Modern C++ standards

Building Python wheels with modern C++ standards (C++11 and later) requires a few tricks.

manylinux2014 and C++20

The past end-of-life manylinux2014 image (based on CentOS 7) contains a version of GCC and libstdc++ that only supports C++17 and earlier standards.

manylinux_2_28 are newer and support all C++ standards (up to C++20).

macOS and deployment target versions

The MACOSX_DEPLOYMENT_TARGET environment variable is used to set the minimum deployment target for macOS.

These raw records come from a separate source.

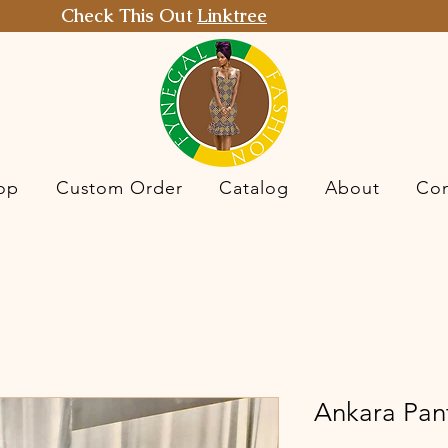
Check This Out
Linktree
op
Custom Order
Catalog
About
Con
Ankara Pant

However, to enable modern C++ standards, the deployment target needs to be set high enough (since older OS X/macOS versions did not have the necessary modern C++ standard library).

To get C++17 support, Xcode 9.3+ is needed, requiring at least macOS 10.13 on the build machine. To use C++17 library features and link against the C++ runtime library, set MACOSX_DEPLOYMENT_TARGET to "10.13" or "10.14" (or higher) - macOS 10.13 offers partial C++17 support (e.g., the filesystem header is in experimental, offering #include <experimental/filesystem> instead of #include <filesystem>); macOS 10.14 has full C++17 support. CPython 3.12+ require 10.13+ anyway.

However, if only C++17 compiler and standard template library (STL) features are used (not needing a C++17 runtime) it might be possible to set MACOSX_DEPLOYMENT_TARGET to a lower value, such as "10.9". To find out if this is the case, try compiling and running with a lower MACOSX_DEPLOYMENT_TARGET: if C++17 features are used that require a more recent deployment target, building the wheel should fail.